Le Wi-Fi est partout, et vous y êtes tout le temps connecté. Une faiblesse vient d’être détectée et elle concerne à peu près tous les appareils, de votre ordinateur de bureau, à votre smartphone ou encore le PC portable voire les objets connectés que vous avez chez vous. Et ce qui est particulièrement fâcheux, c’est que l’attaque appelée KRACK utilise une vulnérabilité dans un protocole de sécurité, le très populaire WPA2, pouvant directement vous impacter.

La vulnérabilité dévoilée cette semaine est potentiellement grave mais il existe des moyens de se protéger afin de sécuriser ses communications en attendant les correctifs.

La faille concerne le protocole de sécurité WPA2. Il serait logique de repasser sur un protocole de sécurité différent mais c’est une mauvaise idée. Le WEP et WPA proposent une sécurité moindre et il faut tout de même continuer à utiliser WPA2 tout en prenant des mesures complémentaire

Quelques conseils pour se protéger.

Utiliser un lien VPN : C’est probablement la mesure la plus efficace à prendre pour se protéger dans ces circonstances mais aussi en tout temps. Un VPN va créer un « tunnel privé » qui va chiffrer vos communications entre l’émetteur et le récepteur et empêcher ainsi d’intercepter les communications et les déchiffrer.

Naviguer en HTTPS : Cette mesure est moins efficace qu’un VPN mais elle vient affaiblir les chances de voir les communications interceptées lors de la navigation.
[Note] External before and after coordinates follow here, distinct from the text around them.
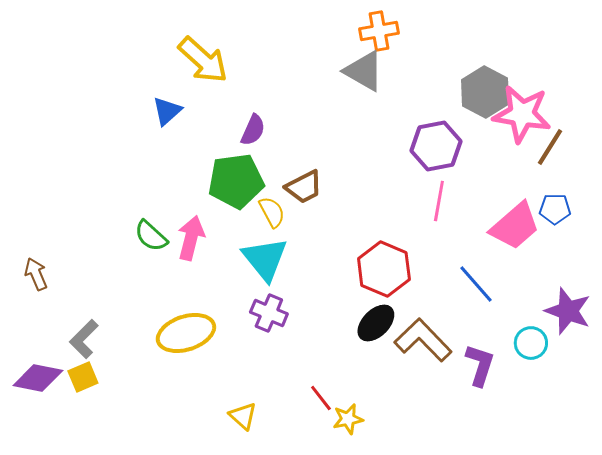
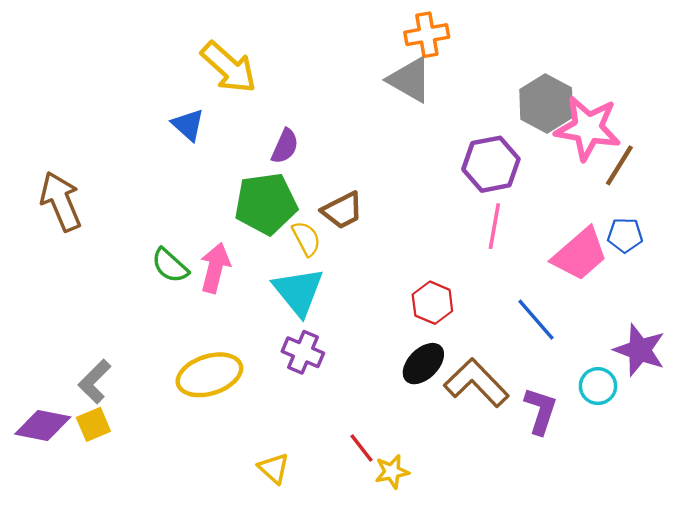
blue triangle: (167, 111) -> (188, 125), turned -36
red hexagon: (384, 269) -> (432, 303), size x0.7
brown arrow: (36, 274) -> (61, 201), moved, size x1.6

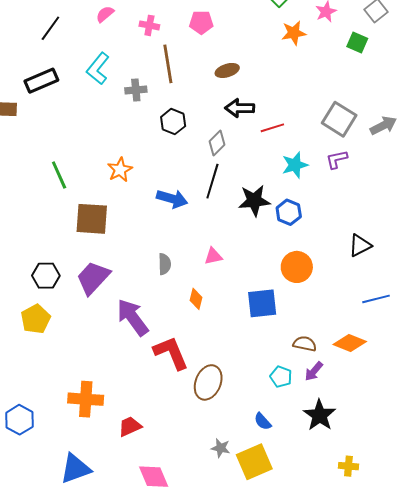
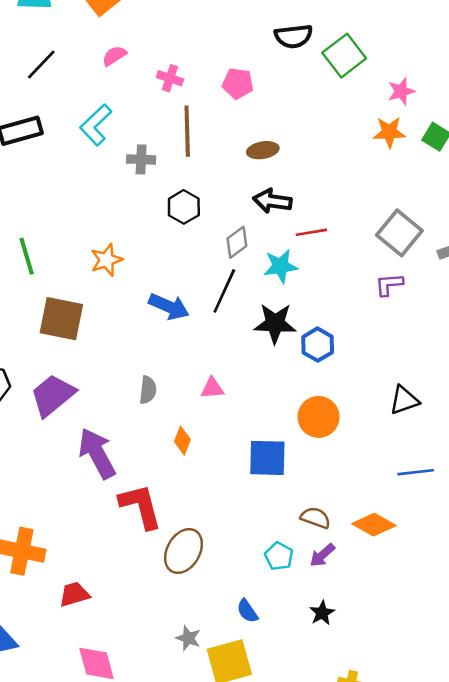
orange star: (294, 33) -> (389, 132), moved
cyan star: (295, 165) -> (281, 266), moved
black star: (319, 415) -> (322, 613), size x0.6

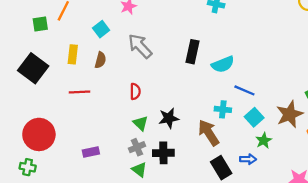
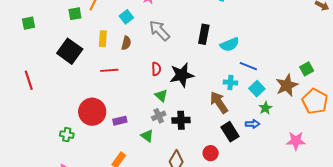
black star: (169, 118) -> (182, 75), moved, size x1.4
red circle: (39, 134) -> (92, 112), moved
green triangle: (139, 170) -> (147, 136), moved

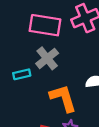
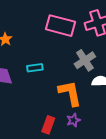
gray cross: (47, 58) -> (85, 60), moved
Mettre à jour vos appareils : Qu’il s’agisse d’un ordinateur, d’un smartphone, d’une tablette ou de tout autre objet connecté capable de communiquer en Wi-Fi, tous sont vulnérables,

Vérifier le firmware des box/routeurs/bornes (logiciel de base de tout appareil) : Quand on parle des mises à jour des appareils on ne pense pas forcément au Firmware. Or, ces appareils sont en première ligne car c’est eux qui diffusent le réseau sans fil et qui sont concerné directement par la faille. Consultez le constructeur de ces appareils pour effectuer cette mise à jour.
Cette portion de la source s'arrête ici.